Benianmino Gigli, 1955, zwei Jahre vor seinem Tod, bei seiner Abschieds-Tournee in der New Yorker Carnegie Hall. 65 Jahre war er alt, die Stimme noch erstaunlich biegsam.

Immer hatte er darauf geachtet, nur Rollen zu singen, die seinem lyrischen Tenor lagen. Wagners "Lohengrin" war ein Zugeständnis an sein Publikum in Südamerika.

Donizetti, Verdi, Puccini, Mascagni waren seine Lieblings-Komponisten. Und gern sang er auch immer wieder Volkslieder wie schon Caruso, dessen Nachfolge auf dem Thron des "bel canto" er antrat.

Geboren wurde Gigli 1890 in Renacati, einem kleinen Städtchen nahe der Adria. Der Vater war Schuster, der durch die neuen Fabriken die Arbeit verlor und sich als Messner verdingen musste.

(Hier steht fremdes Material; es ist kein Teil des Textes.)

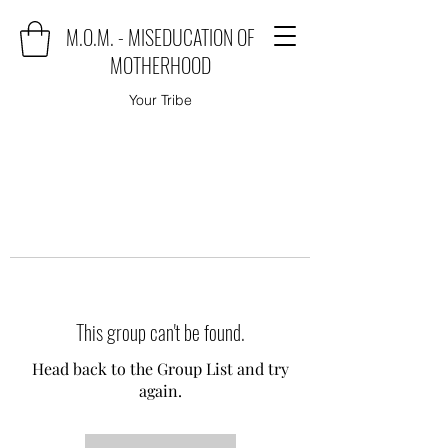
M.O.M. - MISEDUCATION OF
MOTHERHOOD
Your Tribe
This group can't be found.
Head back to the Group List and try
again.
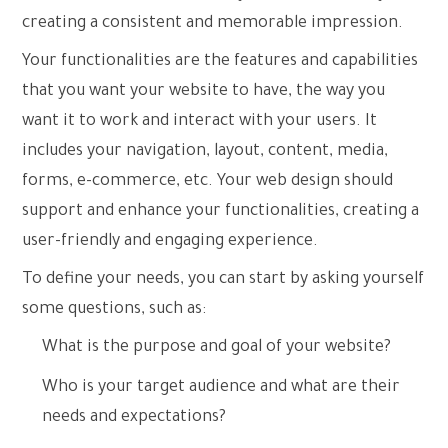
creating a consistent and memorable impression.
Your functionalities are the features and capabilities
that you want your website to have, the way you
want it to work and interact with your users. It
includes your navigation, layout, content, media,
forms, e-commerce, etc. Your web design should
support and enhance your functionalities, creating a
user-friendly and engaging experience.
To define your needs, you can start by asking yourself
some questions, such as:
What is the purpose and goal of your website?
Who is your target audience and what are their
needs and expectations?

"Eine Stimme und sonst nichts: kein Geld, keine Beziehungen, keine anderen Begabungen wurden mir in die Wiege gelegt ... Zum Singen taugte ich und zu nichts anderem."

So schreibt Gigli in seiner Autobiografie. Der Weg bis zum Diplom 1914 an der berühmten Accademia di Santa Cecilia in Rom ist entbehrungsreich. Und immer wieder ist es diese singuläre Stimme, die ihn rettet - auch vor dem Kriegsdienst.

Den Durchbruch bringt 1918 das Gedenkkonzert für den Komponisten und Librettisten Arrigo Boito an der Mailänder Scala. Arturo Toscanini dirigiert es. Der Faust in Boitos "Mefistofele" ist eine von Giglis Paraderollen.

Schnell dringt die Kunde von dem jungen Tenor an die Metropolitan Opera in New York. Die Ära Carusos dort neigt sich dem Ende zu. Am 26. November 1920 debütiert Gigli an der Met. Er erntet 43 Vorhänge, und die New Yorker Kritik ist sich einig: ein "neuer Stern" ist geboren.

""Seine Stimme ist ein lyrischer Tenor von eigenartiger Wärme und Fülle in der Mittellage, im Timbre auffallend schön, bemerkenswert elastisch und fein, wenn er leise singt, und beim vollen Einsatz reich an Schmelz"."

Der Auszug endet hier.